Nous venions de sortir de Rouen et nous suivions à grand trot la route de Jumièges. La légère voiture filait, traversant les prairies; puis le cheval se mit au pas pour monter la côte de Canteleu.
C'est là un des horizons les plus magnifiques qui soient au monde. Derrière nous Rouen; la ville aux églises, aux clochers gothiques, travaillés comme des bibelots d'ivoire; en face, Saint-Sever, le faubourg aux manufactures qui dresse ses mille cheminées fumantes sur le grand ciel vis-à-vis des mille clochetons sacrées sur la vieille ville*.
Ici, la flèche de la cathédrale, le plus haut sommet des monuments humains; et là-bas la "Pompe à feu" de la "Foudre"*, sa rivale presque aussi démesurée, et qui passe d'un mètre la plus géante des pyramides d'Egypte.
Devant nous la Seine se déroulait, ondulante, semées d'îles, bordée à droite de blanches falaises que couronnait une forêt, à gauche de prairies immenses qu'une autre forêt limitait, là-bas, tout là-bas.
De place en place, des grands navires à l'ancre le long des berges du large fleuve. Trois énormes vapeurs s'en allaient, à la queue leu-leu, vers le Havre; et un chapelet de bâtiments, formés d'un trois-mâts, de deux goélettes et d'un brick, remontait vers Rouen, traîné par un petit remorqueur vomissant un nuage de fumée noire.
Mon compagnon, né dans le pays, ne regardait même point ce surprenant paysage; mais il souriait sans cesse; il semblait rire en lui-même. Tout à coup, il éclata:
- Ah! vous allez voir quelque chose de drôle: la chapelle au père Mathieu, ça c'est du nanan, mon bon.
Je le regardai d'un œil étonné. Il reprit:
- Je vais vous faire sentir un fumet de Normandie qui vous restera dans le nez.
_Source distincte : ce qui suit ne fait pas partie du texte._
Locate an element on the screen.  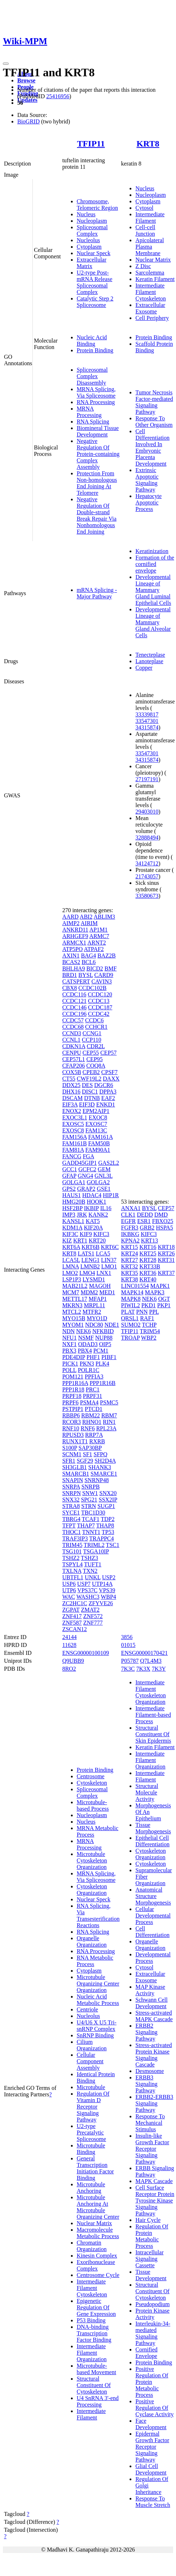 BCL6 is located at coordinates (89, 962).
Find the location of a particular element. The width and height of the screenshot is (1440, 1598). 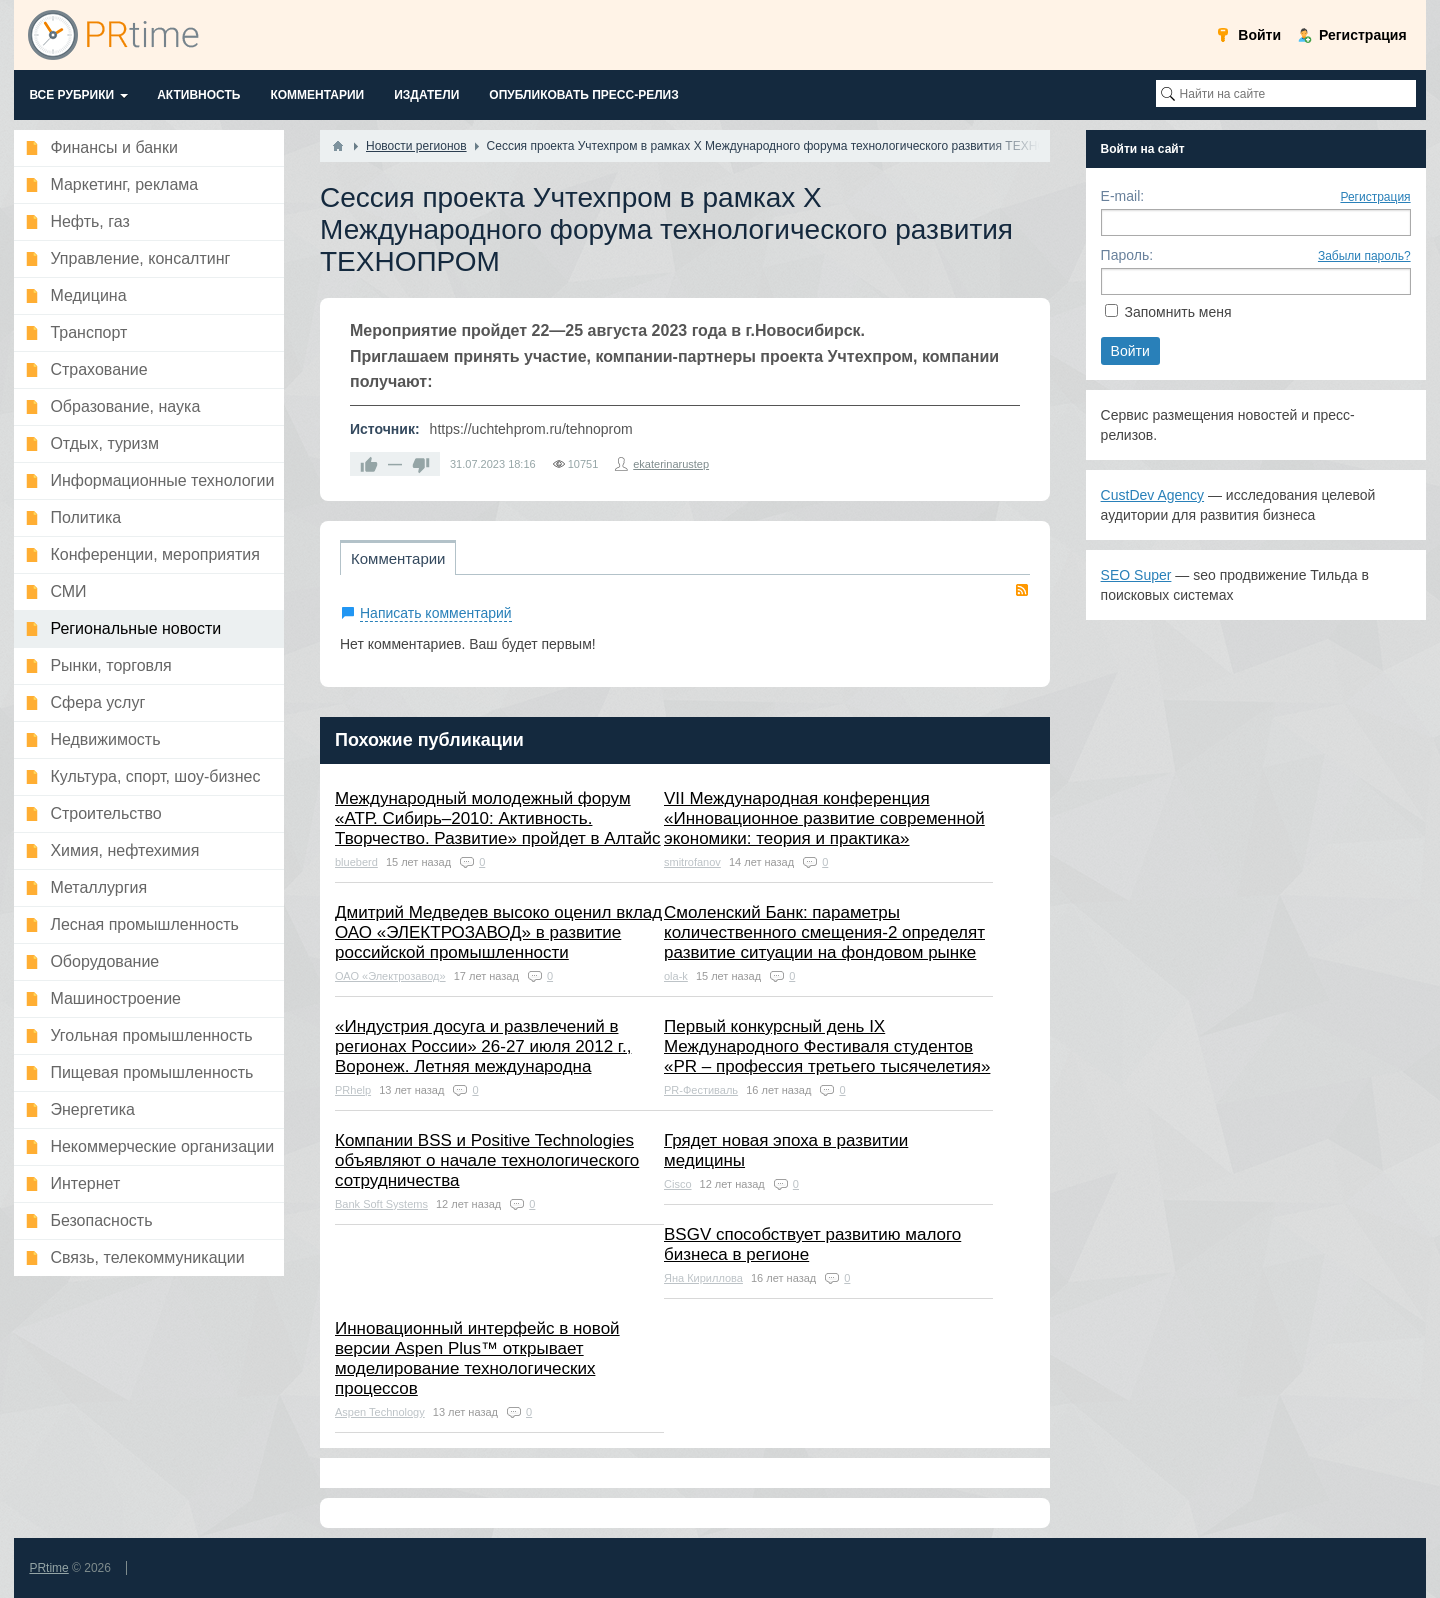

Le père Mathieu est le plus beau Normand de la province et sa chapelle une des merveilles du monde, ni plus ni moins: mais je vais vous donner d'abord quelques mots d'explication.
Le père Mathieu qu'on appelle aussi le père "La Boisson" est un ancien sergent-major revenu dans son village natal. Il unit en des proportions admirables pour faire un ensemble parfait la blague du vieux soldat à la malice finaude du Normand. De retour au pays, il est devenu, grâce à des protections multiples et à des habiletés invraisemblables, gardien d'une chapelle miraculeuse, une chapelle protégée par la Vierge et fréquentée principalement par des filles enceintes. Il a baptisé sa statue merveilleuse: "Notre-Dame du Gros-Ventre", et il la traite avec une certaine familiarité goguenarde qui n'exclut point le respect. Il a composé lui-même et fait imprimer une pièce spéciale pour SA BONNE VIERGE. Cette prière est un chef-d'œuvre d'ironie involontaire, d'esprit normand où la raillerie se mêle à la peur du SAINT, à la peur superstitieuse de l'influence secrète de quelque chose. Il ne croit pas beaucoup à sa patronne; cependant, il y croit un peu, par prudence, et il la ménage, par politique.
Voici le début de cette étonnante oraison:

" Notre bonne madame la Vierge Marie, patronne des filles-mères en ce pays et par toute la terre, protégez votre servante qui a fauté dans un moment d'oubli."
..........................................................................................................................................................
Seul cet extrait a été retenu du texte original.